* _MATERIAL PROVIDED_:
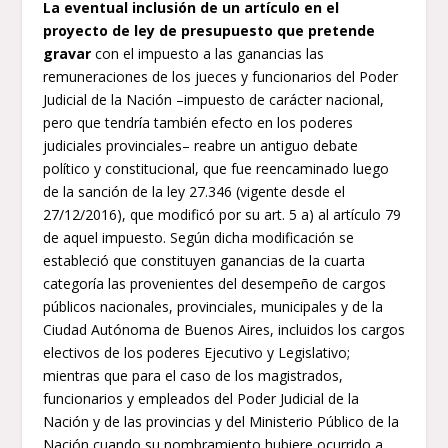
La eventual inclusión de un artículo en el
proyecto de ley de presupuesto que pretende
gravar
con el impuesto a las ganancias las
remuneraciones de los jueces y funcionarios del Poder
Judicial de la Nación –impuesto de carácter nacional,
pero que tendría también efecto en los poderes
judiciales provinciales– reabre un antiguo debate
político y constitucional, que fue reencaminado luego
de la sanción de la ley 27.346 (vigente desde el
27/12/2016), que modificó por su art. 5 a) al artículo 79
de aquel impuesto. Según dicha modificación se
estableció que constituyen ganancias de la cuarta
categoría las provenientes del desempeño de cargos
públicos nacionales, provinciales, municipales y de la
Ciudad Autónoma de Buenos Aires, incluidos los cargos
electivos de los poderes Ejecutivo y Legislativo;
mientras que para el caso de los magistrados,
funcionarios y empleados del Poder Judicial de la
Nación y de las provincias y del Ministerio Público de la
Nación cuando su nombramiento hubiere ocurrido a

* _PROBLEM DESCRIPTION_:
Set down the lines of the records above exactly, apart from the pictures.

* _TASK SOLUTION_:
La eventual inclusión de un artículo en el
proyecto de ley de presupuesto que pretende
gravar
con el impuesto a las ganancias las
remuneraciones de los jueces y funcionarios del Poder
Judicial de la Nación –impuesto de carácter nacional,
pero que tendría también efecto en los poderes
judiciales provinciales– reabre un antiguo debate
político y constitucional, que fue reencaminado luego
de la sanción de la ley 27.346 (vigente desde el
27/12/2016), que modificó por su art. 5 a) al artículo 79
de aquel impuesto. Según dicha modificación se
estableció que constituyen ganancias de la cuarta
categoría las provenientes del desempeño de cargos
públicos nacionales, provinciales, municipales y de la
Ciudad Autónoma de Buenos Aires, incluidos los cargos
electivos de los poderes Ejecutivo y Legislativo;
mientras que para el caso de los magistrados,
funcionarios y empleados del Poder Judicial de la
Nación y de las provincias y del Ministerio Público de la
Nación cuando su nombramiento hubiere ocurrido a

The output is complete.